Thursday, October 1, 2015

Imagine You're Caesar

How can you control a vast and diverse empire? Too many people just refuse to believe your god, because they already have a set of gods that makes more sense to them. What's more, all these religious differences are a real problem when it comes to stability within the empire. We could occupy every town, but that takes a lot of troops and way too much money. How can you turn this negative into a positive?

People really like their gods and they're not going to want to change, but what if they could all be brought under one umbrella? That would help tremendously. You could just co-opt their pantheons by calling them "angels" subordinate to a greater, more powerful ruling god. You could co-opt their seasonal festivals too.

What if some of them won't go along with it? Just kill them; the others will learn to keep quiet. Promise them unimaginable rewards after death if they'll just suffer quietly in life. They'll never know any better. Promise them that their enemies, clearly the servants of evil, will likewise be punished severely by the infinitely wise and just king of the gods. That will quell some of their anger.

Make sure all the clergy are on the same page; we wouldn't want them to suspect anything. If *they* don't comply, kill them too.

While you're at it, institute a flat tax of 10%, and make sure they understand that their eternal salvation is contingent upon honestly making their payments. God is always watching! He knows what you're thinking!

It's the solution to all your problems! It's so good, thousands of years from now people will *still* believe it!

Wednesday, June 24, 2015

Rachel Doleval

I'm not defending her. It's insulting what she did, and irresponsible.
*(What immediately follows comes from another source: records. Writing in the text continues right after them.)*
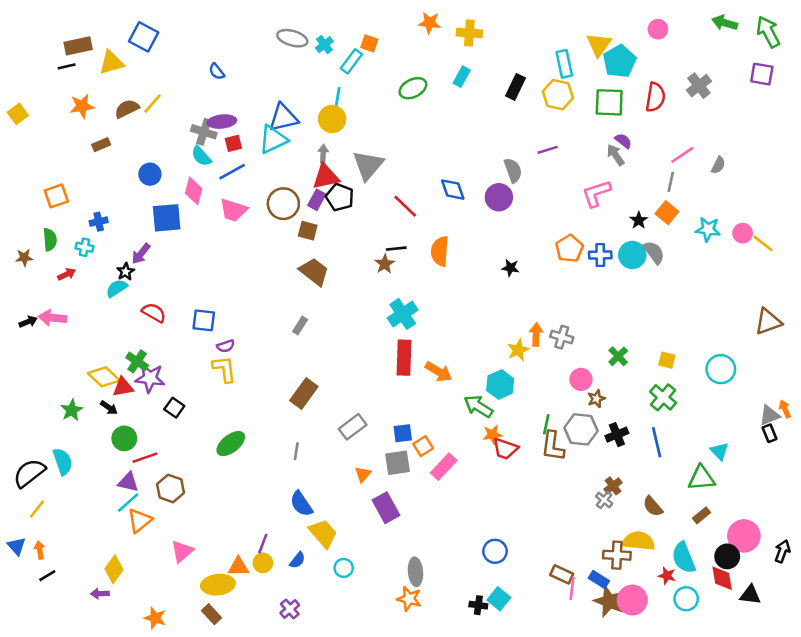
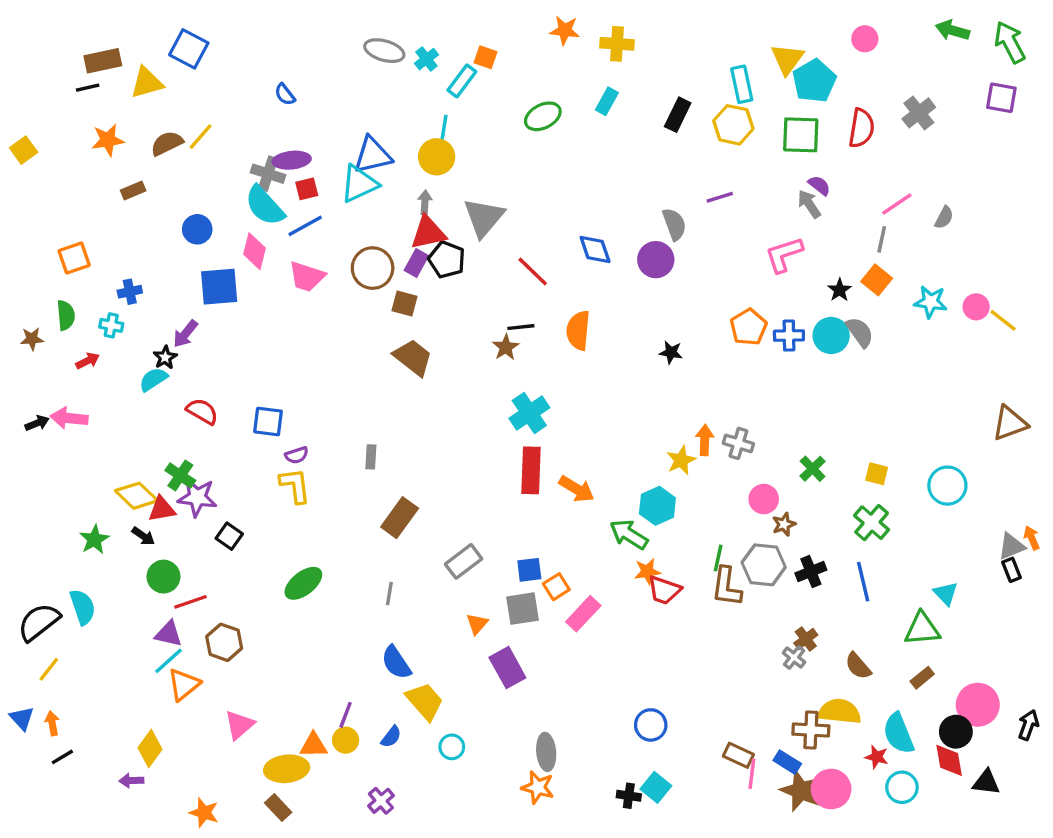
cyan semicircle: (201, 156) -> (265, 206), size x1.5
gray rectangle: (300, 326) -> (371, 457), moved, turned -30

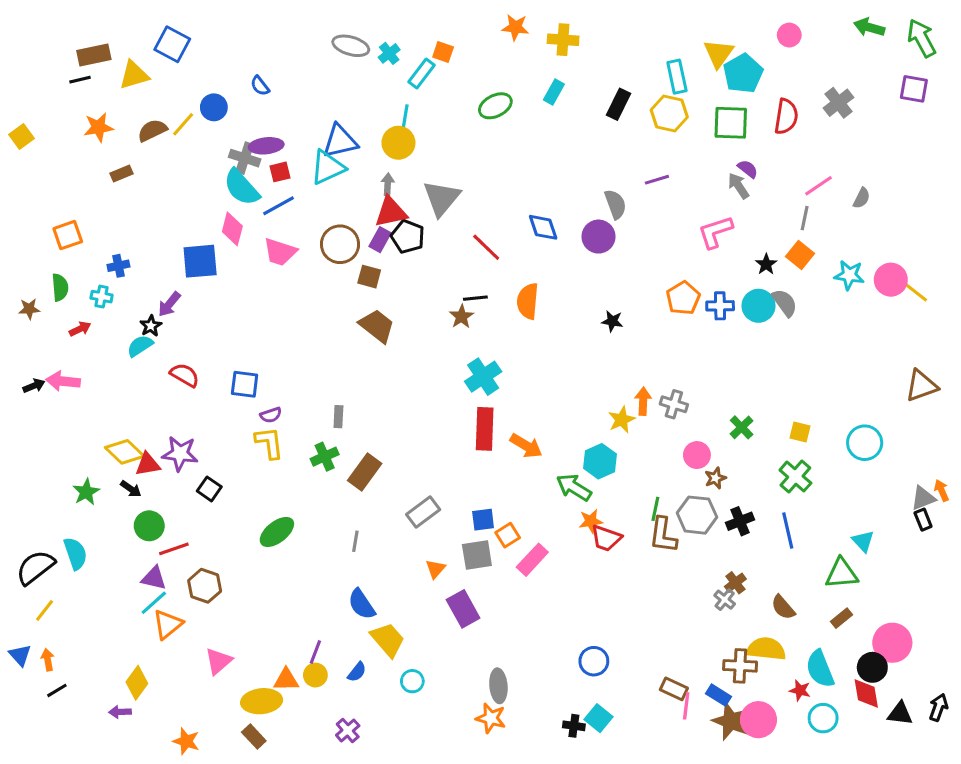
blue circle: (197, 229) -> (214, 107), moved
pink circle: (976, 307) -> (891, 280), size x1.4
green cross: (180, 475) -> (325, 457), moved, turned 32
black arrow: (1028, 725) -> (938, 707), moved

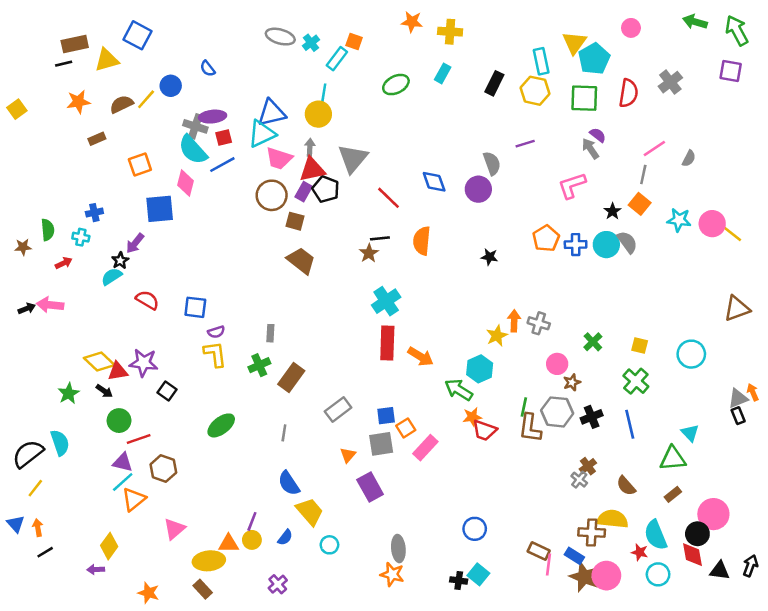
orange square: (68, 235) -> (140, 165), moved
pink trapezoid: (280, 252) -> (279, 158), moved

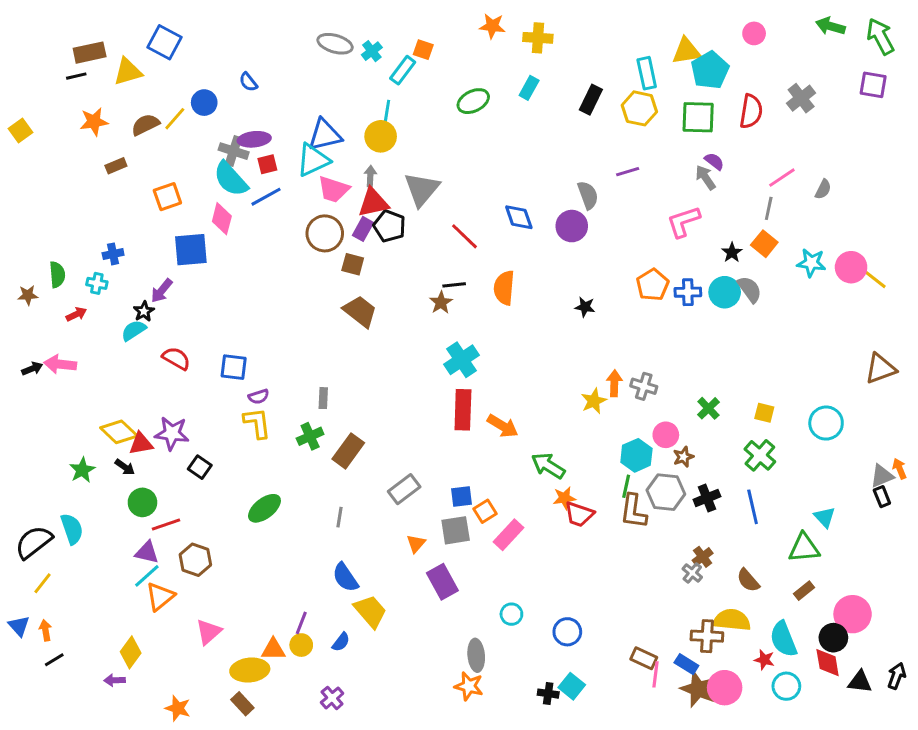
yellow triangle: (574, 43) -> (686, 51), turned 45
cyan hexagon: (480, 369) -> (636, 455), moved
cyan circle: (329, 545) -> (511, 614), moved

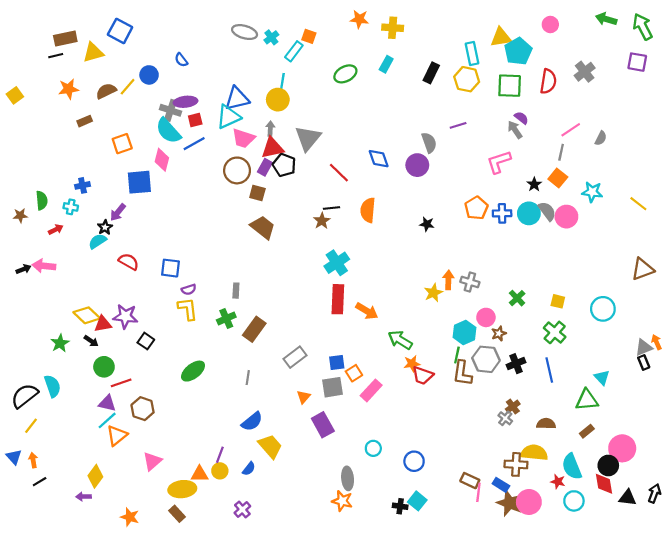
pink circle: (851, 267) -> (566, 217), moved
blue semicircle: (345, 577) -> (252, 422), turned -95
brown semicircle: (748, 580) -> (546, 424), turned 132

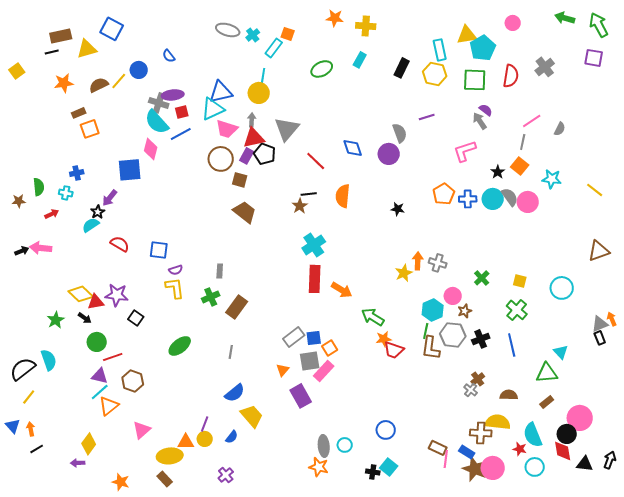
yellow square: (15, 95) -> (17, 71), moved
orange square: (122, 144) -> (90, 129), moved
gray rectangle: (295, 357) -> (294, 337), moved
pink rectangle: (371, 390) -> (324, 371), moved
cyan circle: (373, 448) -> (345, 445), moved

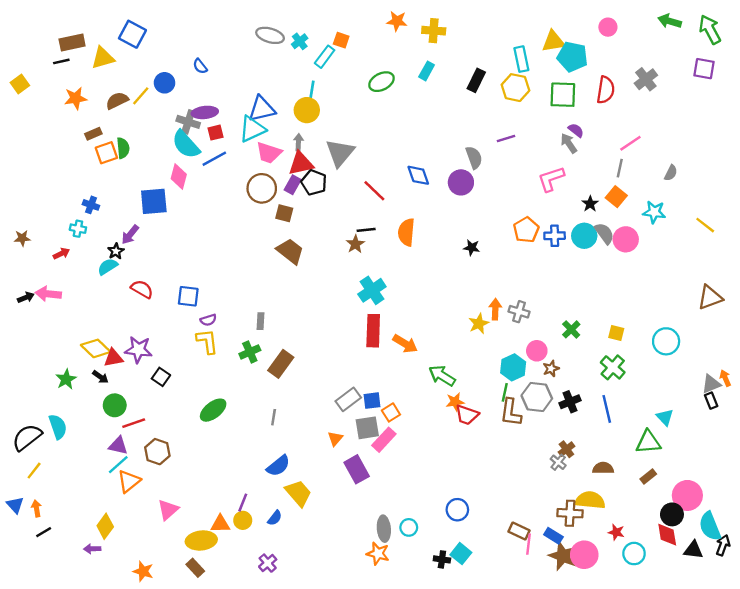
cyan pentagon: (483, 48) -> (572, 57), turned -30
gray semicircle: (560, 129) -> (671, 173), moved
blue cross: (77, 173) -> (91, 205), turned 32
green semicircle: (39, 187) -> (123, 148), moved
cyan semicircle: (533, 435) -> (710, 526), moved

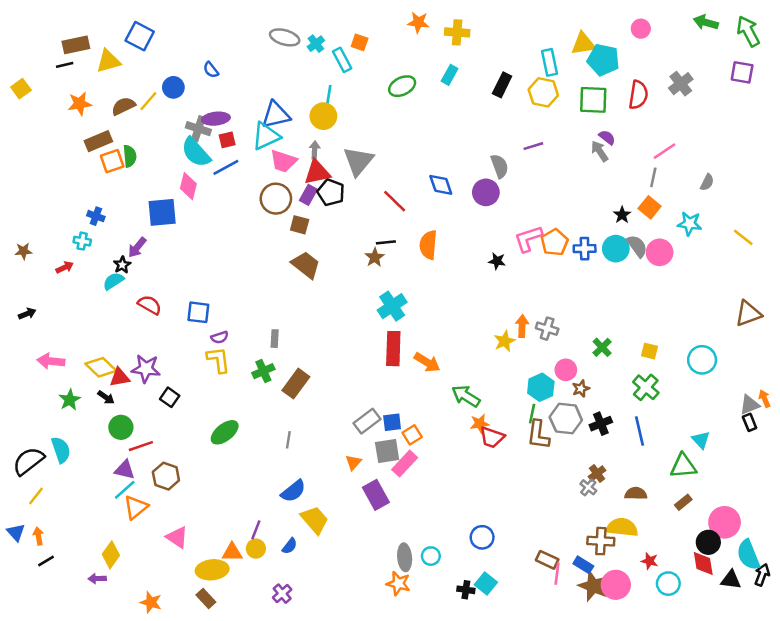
cyan rectangle: (325, 57) -> (342, 60), turned -65
brown rectangle: (93, 134) -> (98, 141), size x1.5
pink L-shape: (551, 179) -> (528, 239), moved
pink arrow: (48, 294) -> (51, 361), moved
pink triangle: (168, 510) -> (177, 537), turned -45

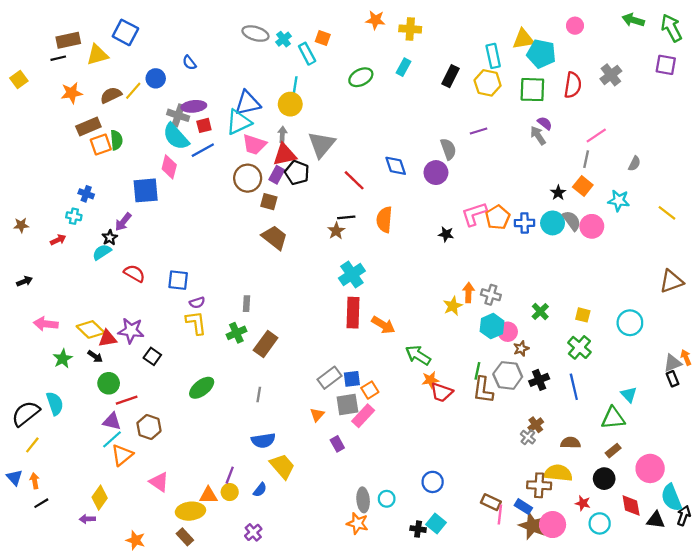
cyan hexagon: (541, 387) -> (492, 326), moved
blue semicircle: (293, 491) -> (263, 440), turned 30
purple rectangle: (376, 495) -> (337, 444), size x0.6
black circle: (708, 542) -> (604, 479), moved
There is a double standard here. I'm not saying there shouldn't be. In fact, I'm arguing that it's right and moral that there should be.

Should a black person pass as white? Ideally, no, but not because it's insulting to white people (although it could be to black people) to allow people access to whiteness. A black person passing as white is buying into the idea that blackness is akin to disability, that it's something to be overcome. A black person passing as white is silently acknowledging that blackness is, at least in practice, a disadvantage. That acknowledgement does not imply that the disadvantage of blackness is right or just; rather that it is wrong and unjust, that in some cases to achieve justice it becomes necessary to hide the target indelibly painted on one's skin.

Such action is forgivable because it's true that blackness is disadvantageous in a disproportionate number of contexts. We can therefore see the humanity of a person who (sadly) feels the need to disassociate from their blackness and pass as white. However, when we reverse the roles such that a white person chooses to disassociate from whiteness and put on a semblance of blackness in some context in which doing so is advantageous, our sensibilities are necessarily insulted. This is true for the simple reason that the such contexts are disproportionately scarce, so a white person who truly respects the disadvantages of blackness, however unjust they may be, could not in good conscience occupy that "slot" because they know it is scarce.

This double standard must exist as a reaction to the greater, opposite, and unjust double standard that also exists. In a perfect world neither would exist, but the only way to move toward that perfection is to keep the former until the latter fades into history.